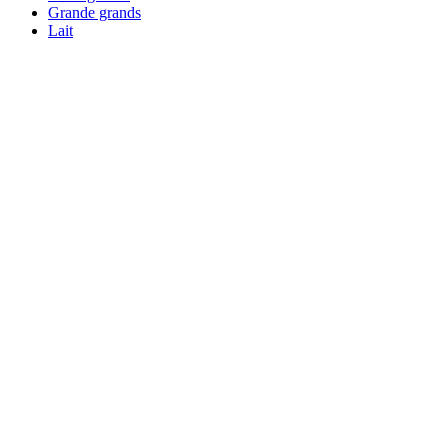
Grande grands
Lait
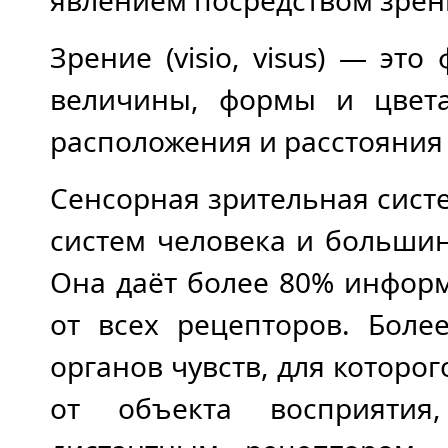
явлением посредством зрен
Зрение (visio, visus) — эт
величины, формы и цвета
расположения и расстояния
Сенсорная зрительная сист
систем человека и больши
Она даёт более 80% информ
от всех рецепторов. Боле
органов чувств, для которо
от объекта восприятия,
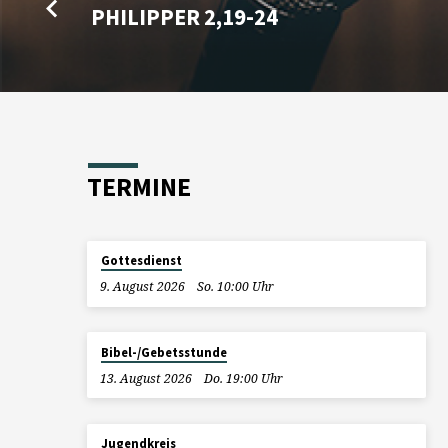
PHILIPPER 2,19-24
TERMINE
Gottesdienst
9. August 2026
So. 10:00 Uhr
Bibel-/Gebetsstunde
13. August 2026
Do. 19:00 Uhr
Jugendkreis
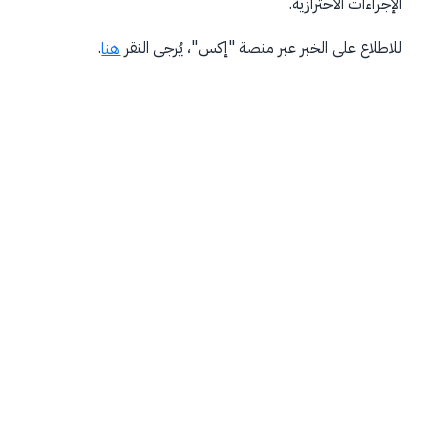
الإجراءات الاحترازية.
للاطلاع على الخبر عبر منصة "إكس"، يُرجى النقر
.
هنا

───

What you are asked to do: Output the entries above exactly. Drop the pictures.

Result:
Grande grands
Lait
явлением посредством зрен
Зрение (visio, visus) — эт
величины, формы и цвета
расположения и расстояния
Сенсорная зрительная сист
систем человека и больши
Она даёт более 80% информ
от всех рецепторов. Боле
органов чувств, для которо
от объекта восприятия,
PHILIPPER 2,19-24
TERMINE
Gottesdienst
9. August 2026
So. 10:00 Uhr
Bibel-/Gebetsstunde
13. August 2026
Do. 19:00 Uhr
Jugendkreis
الإجراءات الاحترازية.
للاطلاع على الخبر عبر منصة "إكس"، يُرجى النقر
.
هنا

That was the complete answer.